The Latest AI Image Generator Outpaces OpenAI's Top Model by 8x

A breakthrough in artificial intelligence (AI) by South Korean researchers has led to the development of a tool capable of producing images in less than two seconds, without requiring high-end hardware. This advancement is made possible through a technique known as knowledge distillation, which has been applied to compress an existing open-source image generation model, Stable Diffusion XL, from its original size of 2.56 billion parameters to a more manageable 700 million parameters. The result is a new model dubbed “KOALA,” which is significantly more efficient and can operate swiftly on modest hardware.

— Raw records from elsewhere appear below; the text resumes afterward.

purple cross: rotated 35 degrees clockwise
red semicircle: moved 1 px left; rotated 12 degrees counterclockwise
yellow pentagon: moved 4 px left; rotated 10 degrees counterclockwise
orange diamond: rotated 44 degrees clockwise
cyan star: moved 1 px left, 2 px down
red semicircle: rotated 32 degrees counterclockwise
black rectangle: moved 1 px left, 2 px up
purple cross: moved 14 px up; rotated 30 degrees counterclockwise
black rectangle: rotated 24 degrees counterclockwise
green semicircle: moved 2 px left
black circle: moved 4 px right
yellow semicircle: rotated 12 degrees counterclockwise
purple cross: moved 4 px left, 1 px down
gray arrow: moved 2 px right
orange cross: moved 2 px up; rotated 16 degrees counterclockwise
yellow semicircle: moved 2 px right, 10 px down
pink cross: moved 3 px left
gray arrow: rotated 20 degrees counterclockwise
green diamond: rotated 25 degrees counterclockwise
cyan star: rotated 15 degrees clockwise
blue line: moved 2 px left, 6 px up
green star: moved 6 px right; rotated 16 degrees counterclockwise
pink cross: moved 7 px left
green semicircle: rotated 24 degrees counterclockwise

Knowledge distillation is a process that involves transferring the capabilities of a larger AI model to a smaller one without significant loss of performance. This process enables the smaller model, in this case, KOALA, to execute tasks quickly and with less computational demand. The innovation allows KOALA to function on affordable graphics processing units (GPUs) with just around 8GB of RAM, in contrast to its predecessors that required more powerful and costly GPUs.

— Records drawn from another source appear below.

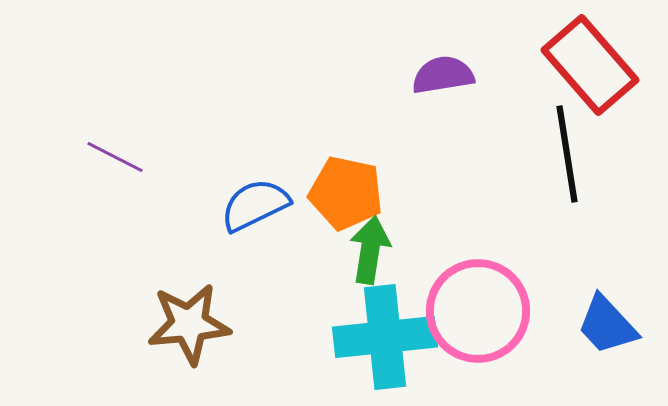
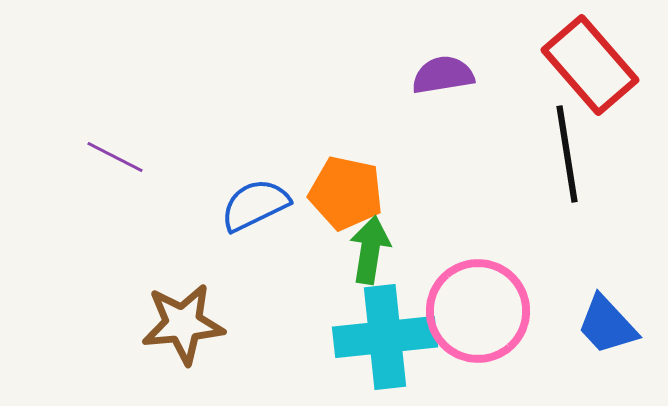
brown star: moved 6 px left
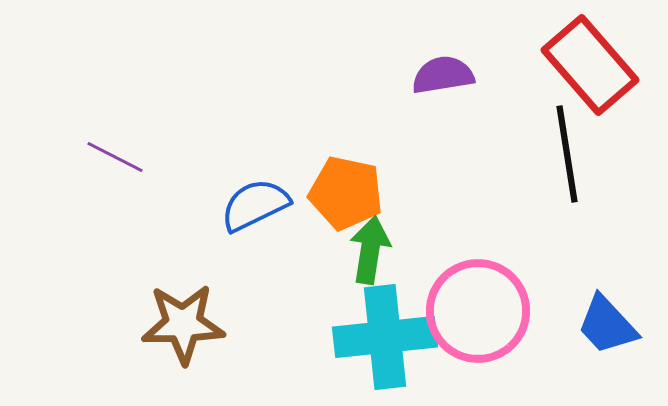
brown star: rotated 4 degrees clockwise
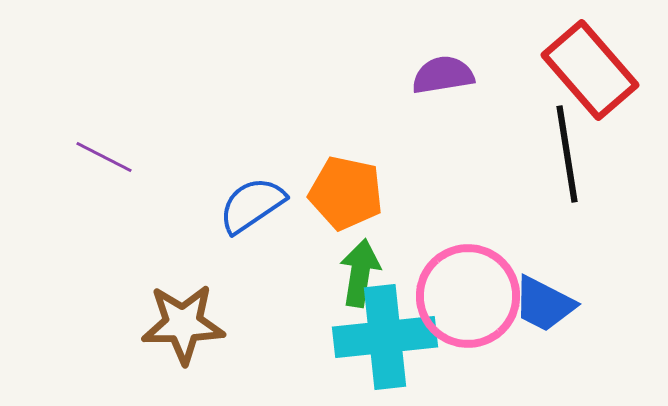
red rectangle: moved 5 px down
purple line: moved 11 px left
blue semicircle: moved 3 px left; rotated 8 degrees counterclockwise
green arrow: moved 10 px left, 23 px down
pink circle: moved 10 px left, 15 px up
blue trapezoid: moved 63 px left, 21 px up; rotated 20 degrees counterclockwise
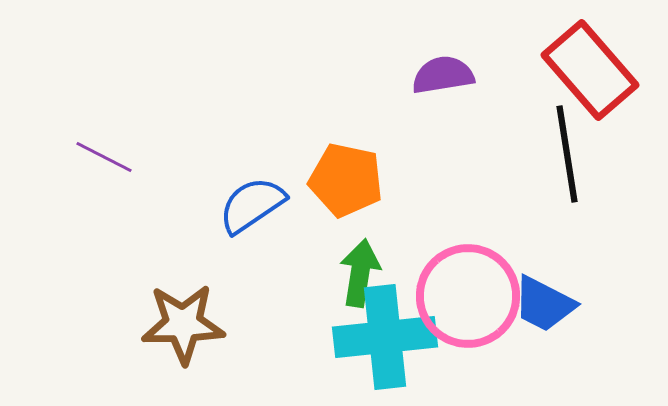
orange pentagon: moved 13 px up
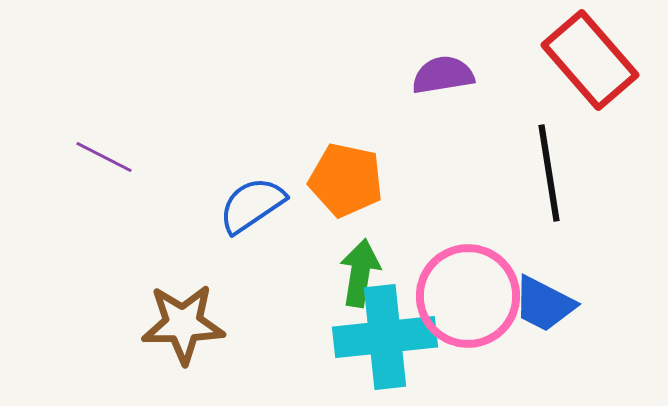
red rectangle: moved 10 px up
black line: moved 18 px left, 19 px down
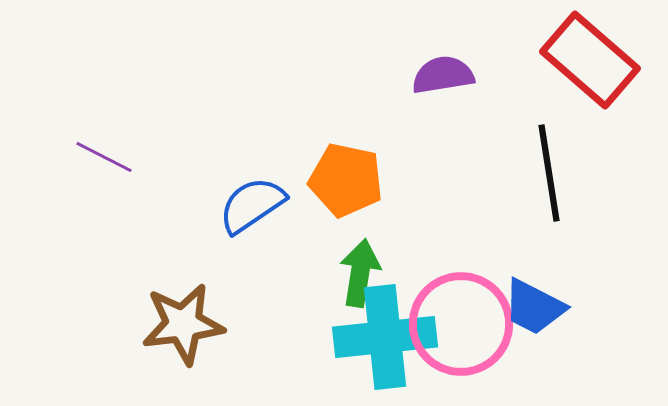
red rectangle: rotated 8 degrees counterclockwise
pink circle: moved 7 px left, 28 px down
blue trapezoid: moved 10 px left, 3 px down
brown star: rotated 6 degrees counterclockwise
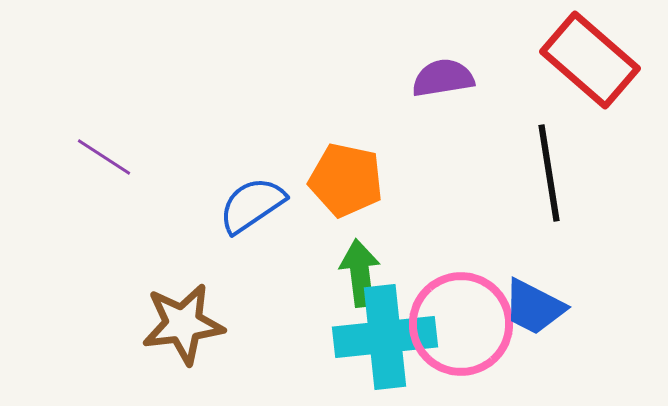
purple semicircle: moved 3 px down
purple line: rotated 6 degrees clockwise
green arrow: rotated 16 degrees counterclockwise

he research, detailed in a study published on December 7, 2023, in the preprint database arXiv and shared on the Hugging Face open-source AI repository, showcases the potential of this technology. The Electronics and Telecommunication Research Institute (ETRI), the team behind this project, has developed five variants of the model. This includes three versions of KOALA, designed for generating images from text prompts, and two versions of “Ko-LLaVA,” which can produce images or videos in response to text queries.

In a demonstration, KOALA impressively generated an image from the prompt “a picture of an astronaut reading a book under the moon on Mars” in just 1.6 seconds. This is significantly faster than OpenAI’s DALL·E 2 and DALL·E 3, which took 12.3 seconds and 13.7 seconds, respectively, to generate an image from the same prompt.

The team is now looking to incorporate this technology into various applications, including existing image generation services, educational tools, content creation, and other business ventures, highlighting the wide-ranging potential of this efficient and accessible AI model.